Ooooooooh…now it all makes sense.

Acme introduces himself by spraying ink on Eddie’s shirt, but before Eddie can pop him one on the kisser Acme points out that the ink has vanished so no harm done (yeah, but he’s still wet, asshole).

Onstage, Donald and Daffy Duck perform a piano duet which ends with Daffy locking Donald in his piano and then Donald blowing Daffy up with a cannon and both ducks getting yanked offstage. It’s a phenomenal sequence and it’s really awesome to see these two characters acting off each other as they’re a surprisingly good fit (I’ve always felt Donald was one of the few Disney characters with enough of an anarchic edge to hold his own against the ‘Tunes). That’s actually
legendary
MYTHICAL voice actor Mel Blanc as Daffy and the animation captures him perfectly (although, if he seems weirdly off-model it’s because this is forties “screwball Daffy”, the character underwent a pretty major design overhaul in the early fifties to become the more familiar Daffy we all know and love). This scene is also somewhat notorious because of the urban legend that Donald calls Daffy the N-word at one point. Having watched it again…yeah, if you’re looking for it, it does sound a lot like that’s what he’s saying but the line is actually “doggone stubborn little…”

No friends, while he may have poor diction, Donald Duck is no racist and I defy you to prove me wrong.

Okay, that is taken COMPLETELY OUT OF CONTEXT!
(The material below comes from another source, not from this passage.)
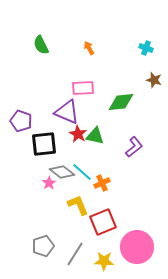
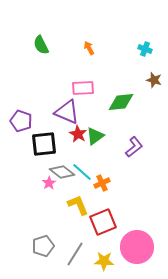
cyan cross: moved 1 px left, 1 px down
green triangle: rotated 48 degrees counterclockwise
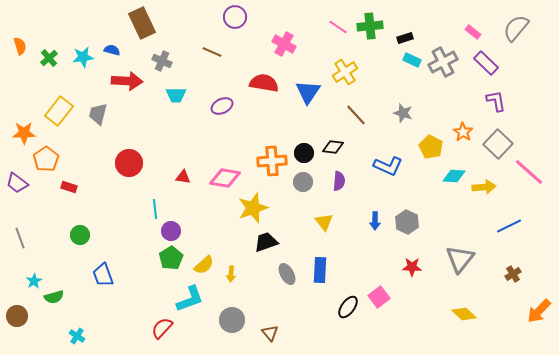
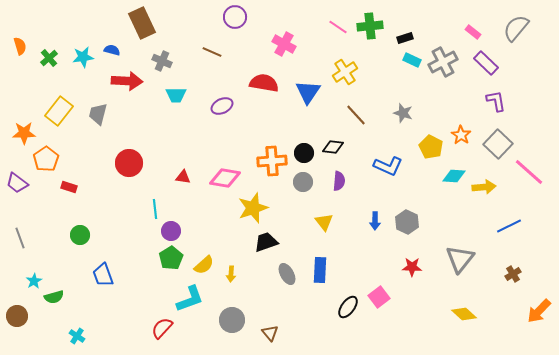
orange star at (463, 132): moved 2 px left, 3 px down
Also, the piece of music they’re playing is Liszt’s Hungarian Rhapsody Number 2, because of course it is. In fact, I’d be very surprised if having two characters from two different companies playing the piece on piano wasn’t a subtle reference to the “Rabbit Rhapsody/Cat Concerto” controversy. If you haven’t heard of it then I won’t go in to too much detail here because it’s absolutely fascinating and I will probably be doing a full blog post on it at some point. Short version: There are two cartoons featuring Bugs Bunny and Tom the Cat that feature them both playing this piece of music and they are suspiciously similar, to the point where both Warner Bros and MGM each accused the other of blatant plagiarism.

Oh yeah, I was reviewing a movie, wasn’t I?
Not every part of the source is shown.